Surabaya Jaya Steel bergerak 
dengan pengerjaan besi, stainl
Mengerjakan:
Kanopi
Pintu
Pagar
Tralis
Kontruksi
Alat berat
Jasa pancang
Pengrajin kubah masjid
...
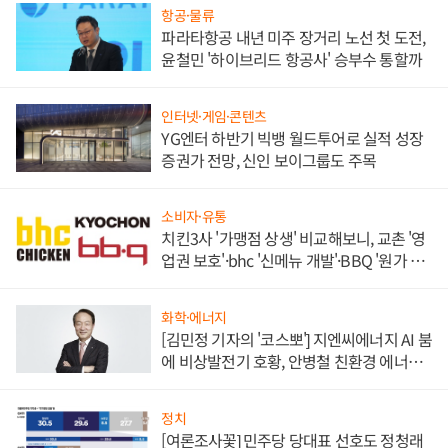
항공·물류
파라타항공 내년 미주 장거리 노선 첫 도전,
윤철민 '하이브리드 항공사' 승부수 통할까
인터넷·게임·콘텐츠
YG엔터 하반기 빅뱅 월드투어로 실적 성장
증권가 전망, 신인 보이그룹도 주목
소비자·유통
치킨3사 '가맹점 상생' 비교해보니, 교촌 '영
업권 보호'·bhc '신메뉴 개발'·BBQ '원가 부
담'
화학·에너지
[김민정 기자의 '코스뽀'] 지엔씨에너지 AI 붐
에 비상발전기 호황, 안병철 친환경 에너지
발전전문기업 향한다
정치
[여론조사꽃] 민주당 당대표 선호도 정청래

Task objective → Copy only this part of the entries above: the line with "치킨3사 '가맹점 상생' 비교해보니, 교촌 '영", the line with "[여론조사꽃] 민주당 당대표 선호도 정청래", and the lines between, all exactly as written.

Solution to the problem →
치킨3사 '가맹점 상생' 비교해보니, 교촌 '영
업권 보호'·bhc '신메뉴 개발'·BBQ '원가 부
담'
화학·에너지
[김민정 기자의 '코스뽀'] 지엔씨에너지 AI 붐
에 비상발전기 호황, 안병철 친환경 에너지
발전전문기업 향한다
정치
[여론조사꽃] 민주당 당대표 선호도 정청래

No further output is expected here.